The disaster eventually led to English top-flight clubs being legally required to have all-seater stadiums.
But James McKenna, of the Spirit of Shankly Liverpool fans' organisation, who will be at Celtic Park on Saturday, believes that will change.
"Whatever happens at Liverpool is an entirely different debate but I think in the English game there's a growing consensus among supporters that it should happen," he told BBC Scotland.
"I think now we're almost at a point where it's when rather than if. What we were often seeing was that Liverpool fans were being referred to, Hillsborough was being used as a reason not to do it.
"We had politicians or people in power saying 'Liverpool fans won't like this' and our biggest concern was that nobody had actually asked us.
"If it is going to be introduced then if there's any lesson from Hillsborough, it should be that those people who've experienced the worst pain should at least have their questions answered."
McKenna says in a recent survey conducted by Spirit of Shankly, just under 90% of almost 18,000 respondents were in favour of the introduction of rail seating.
'Does it help create a better ambience? 100% yes'
Rodgers says his experience of it has been overwhelmingly positive.
"I can only speak highly of it.
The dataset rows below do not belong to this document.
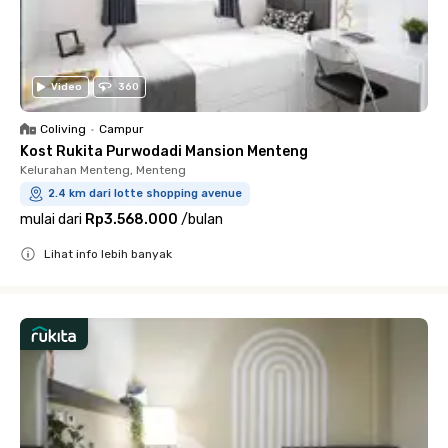
Video
360
Coliving
•
Campur
Kost Rukita Purwodadi Mansion Menteng
Kelurahan Menteng, Menteng
2.4 km dari lotte shopping avenue
mulai dari
Rp3.568.000
/
bulan
Lihat info lebih banyak
Close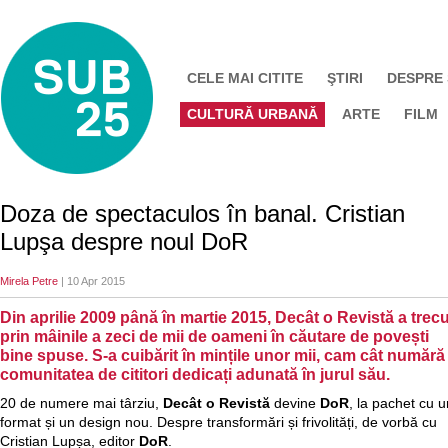
CELE MAI CITITE
ŞTIRI
DESPRE
CULTURĂ URBANĂ
ARTE
FILM
Doza de spectaculos în banal. Cristian
Lupşa despre noul DoR
Mirela Petre
| 10 Apr 2015
Din aprilie 2009 până în martie 2015, Decât o Revistă a trecu
prin mâinile a zeci de mii de oameni în căutare de povești
bine spuse. S-a cuibărit în mințile unor mii, cam cât numără
comunitatea de cititori dedicați adunată în jurul său.
20 de numere mai târziu,
Decât o Revistă
devine
DoR
, la pachet cu u
format și un design nou. Despre transformări și frivolități, de vorbă cu
Cristian Lupșa, editor
DoR
.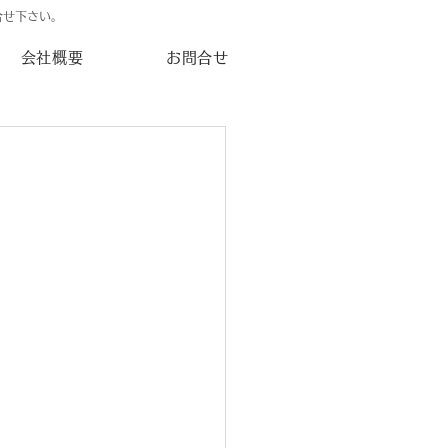
合せ下さい。
会社概要
お問合せ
Having been up here nearly two seasons and seeing the impact it has - the guys in that create an incredible atmosphere," he added.
"Certainly for Celtic, does it help to create a better ambience? 100% yes.
"So the group that comes up from Liverpool - their great supporters themselves - will hopefully witness an area that works really well for Celtic."
McKenna says the close association between the clubs and sets of supporters will help.
"If we're going to go anywhere to see it, to look and think 'that is most like us, there are people who understand our concerns and questions and are accommodating of them', then it's Celtic," he continued.
The group will attend Saturday's match-day briefing with club representatives, police and stewards before watching the game, some from the safe-standing area.
"Lots of the things around Hillsborough were around how supporters were looked after outside the ground and preventing a build-up. We're going to ask 'does anything stand out for you?'" said McKenna.
"There are lots of sensitivities. We're going to be coming to the game with people who were at Hillsborough or people who lost loved ones, and that's not going to be a nice thing in some cases because it may be the first time they've seen standing at football matches since then.
"So, it's a chance to make sure their voice is heard in this debate. Lots of them have taken part and shared deeply personal experiences so far."